[Saved data entries]:
----
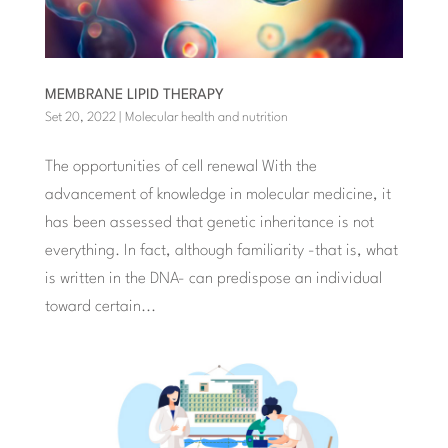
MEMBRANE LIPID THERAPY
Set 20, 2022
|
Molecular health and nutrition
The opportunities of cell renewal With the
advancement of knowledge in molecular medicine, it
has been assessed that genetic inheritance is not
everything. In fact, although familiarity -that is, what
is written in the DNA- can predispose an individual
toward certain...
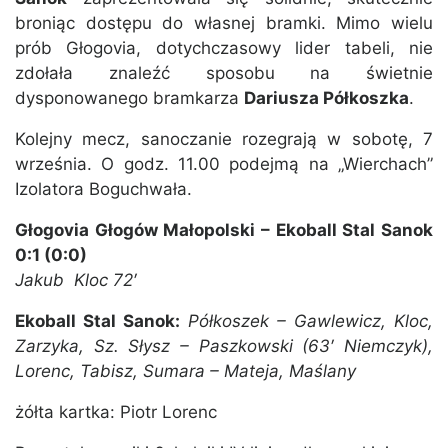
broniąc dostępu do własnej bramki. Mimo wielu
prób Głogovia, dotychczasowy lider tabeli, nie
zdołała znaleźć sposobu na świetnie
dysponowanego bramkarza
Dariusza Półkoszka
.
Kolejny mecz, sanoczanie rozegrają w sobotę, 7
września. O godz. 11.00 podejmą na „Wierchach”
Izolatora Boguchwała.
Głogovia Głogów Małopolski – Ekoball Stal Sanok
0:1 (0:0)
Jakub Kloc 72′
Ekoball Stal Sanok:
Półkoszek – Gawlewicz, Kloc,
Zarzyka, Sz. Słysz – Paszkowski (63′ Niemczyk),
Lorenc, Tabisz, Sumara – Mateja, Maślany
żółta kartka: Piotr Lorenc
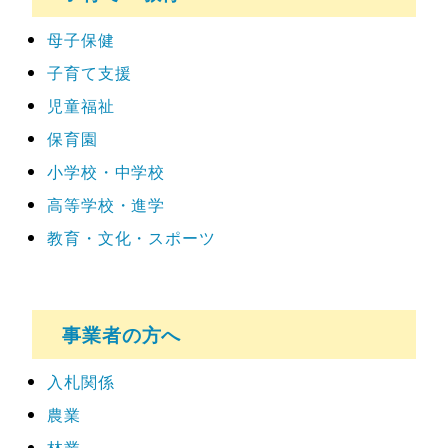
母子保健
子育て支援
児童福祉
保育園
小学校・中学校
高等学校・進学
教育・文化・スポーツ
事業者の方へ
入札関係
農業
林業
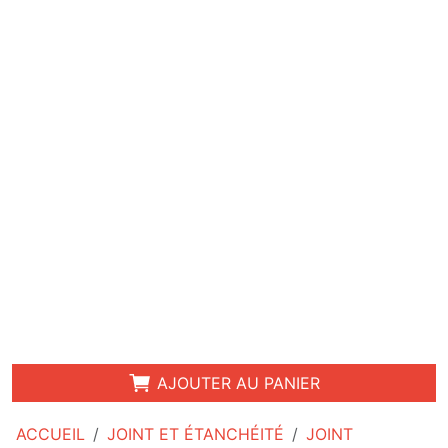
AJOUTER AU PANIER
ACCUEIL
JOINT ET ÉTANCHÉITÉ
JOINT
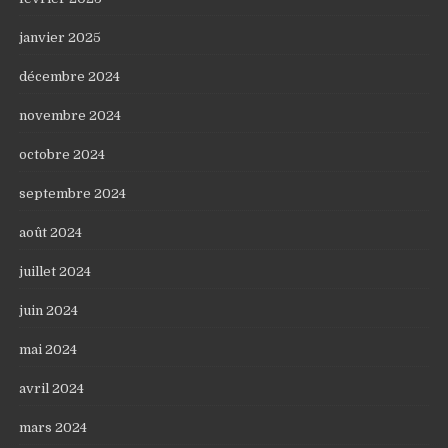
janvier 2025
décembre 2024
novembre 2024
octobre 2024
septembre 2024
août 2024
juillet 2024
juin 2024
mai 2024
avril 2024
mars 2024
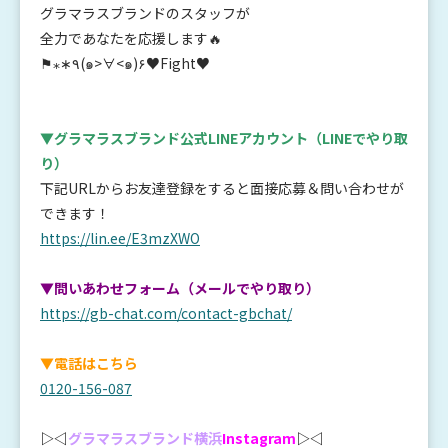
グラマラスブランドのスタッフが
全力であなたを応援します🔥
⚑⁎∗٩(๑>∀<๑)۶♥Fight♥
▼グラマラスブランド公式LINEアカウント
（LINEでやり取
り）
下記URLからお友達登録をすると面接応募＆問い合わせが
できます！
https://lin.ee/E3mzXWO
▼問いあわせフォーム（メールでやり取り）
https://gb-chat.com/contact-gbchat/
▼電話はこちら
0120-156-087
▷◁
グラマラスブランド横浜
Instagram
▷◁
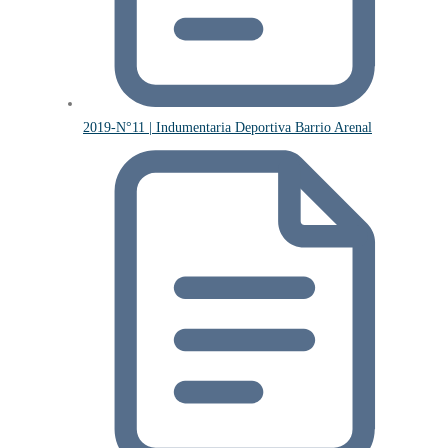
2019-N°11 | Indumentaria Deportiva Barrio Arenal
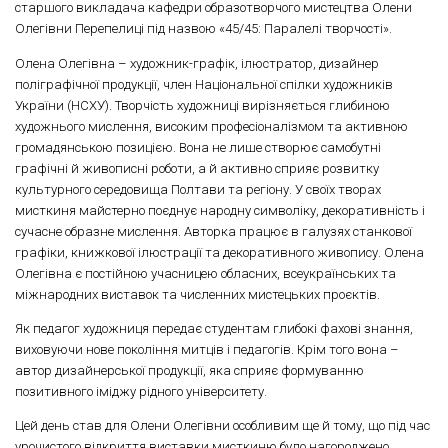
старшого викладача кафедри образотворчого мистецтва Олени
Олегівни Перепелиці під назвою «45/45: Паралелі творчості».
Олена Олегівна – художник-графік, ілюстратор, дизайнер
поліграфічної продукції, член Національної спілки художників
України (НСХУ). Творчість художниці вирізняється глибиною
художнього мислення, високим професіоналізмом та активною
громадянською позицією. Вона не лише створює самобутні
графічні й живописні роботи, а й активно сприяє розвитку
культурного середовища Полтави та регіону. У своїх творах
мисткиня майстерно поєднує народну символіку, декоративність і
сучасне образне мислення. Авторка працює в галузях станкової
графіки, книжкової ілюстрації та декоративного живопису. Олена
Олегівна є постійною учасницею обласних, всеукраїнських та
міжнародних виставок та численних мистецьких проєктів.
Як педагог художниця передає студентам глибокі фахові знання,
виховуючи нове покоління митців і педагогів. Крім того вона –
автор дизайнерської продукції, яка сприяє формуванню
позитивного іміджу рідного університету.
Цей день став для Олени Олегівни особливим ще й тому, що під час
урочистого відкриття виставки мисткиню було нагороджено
----
[What you will do]:
Please transcribe all of the records above exactly, leaving out any pictures.

[Solution for this exercise]:
MEMBRANE LIPID THERAPY
Set 20, 2022
|
Molecular health and nutrition
The opportunities of cell renewal With the
advancement of knowledge in molecular medicine, it
has been assessed that genetic inheritance is not
everything. In fact, although familiarity -that is, what
is written in the DNA- can predispose an individual
toward certain...
broniąc dostępu do własnej bramki. Mimo wielu
prób Głogovia, dotychczasowy lider tabeli, nie
zdołała znaleźć sposobu na świetnie
dysponowanego bramkarza
Dariusza Półkoszka
.
Kolejny mecz, sanoczanie rozegrają w sobotę, 7
września. O godz. 11.00 podejmą na „Wierchach”
Izolatora Boguchwała.
Głogovia Głogów Małopolski – Ekoball Stal Sanok
0:1 (0:0)
Jakub Kloc 72′
Ekoball Stal Sanok:
Półkoszek – Gawlewicz, Kloc,
Zarzyka, Sz. Słysz – Paszkowski (63′ Niemczyk),
Lorenc, Tabisz, Sumara – Mateja, Maślany
żółta kartka: Piotr Lorenc
母子保健
子育て支援
児童福祉
保育園
小学校・中学校
高等学校・進学
教育・文化・スポーツ
事業者の方へ
入札関係
農業
林業
AJOUTER AU PANIER
ACCUEIL
JOINT ET ÉTANCHÉITÉ
JOINT
janvier 2025
décembre 2024
novembre 2024
octobre 2024
septembre 2024
août 2024
juillet 2024
juin 2024
mai 2024
avril 2024
mars 2024
グラマラスブランドのスタッフが
全力であなたを応援します🔥
⚑⁎∗٩(๑>∀<๑)۶♥Fight♥
▼グラマラスブランド公式LINEアカウント
（LINEでやり取
り）
下記URLからお友達登録をすると面接応募＆問い合わせが
できます！
https://lin.ee/E3mzXWO
▼問いあわせフォーム（メールでやり取り）
https://gb-chat.com/contact-gbchat/
▼電話はこちら
0120-156-087
▷◁
グラマラスブランド横浜
Instagram
▷◁
2019-N°11 | Indumentaria Deportiva Barrio Arenal
старшого викладача кафедри образотворчого мистецтва Олени
Олегівни Перепелиці під назвою «45/45: Паралелі творчості».
Олена Олегівна – художник-графік, ілюстратор, дизайнер
поліграфічної продукції, член Національної спілки художників
України (НСХУ). Творчість художниці вирізняється глибиною
художнього мислення, високим професіоналізмом та активною
громадянською позицією. Вона не лише створює самобутні
графічні й живописні роботи, а й активно сприяє розвитку
культурного середовища Полтави та регіону. У своїх творах
мисткиня майстерно поєднує народну символіку, декоративність і
сучасне образне мислення. Авторка працює в галузях станкової
графіки, книжкової ілюстрації та декоративного живопису. Олена
Олегівна є постійною учасницею обласних, всеукраїнських та
міжнародних виставок та численних мистецьких проєктів.
Як педагог художниця передає студентам глибокі фахові знання,
виховуючи нове покоління митців і педагогів. Крім того вона –
автор дизайнерської продукції, яка сприяє формуванню
позитивного іміджу рідного університету.
Цей день став для Олени Олегівни особливим ще й тому, що під час
урочистого відкриття виставки мисткиню було нагороджено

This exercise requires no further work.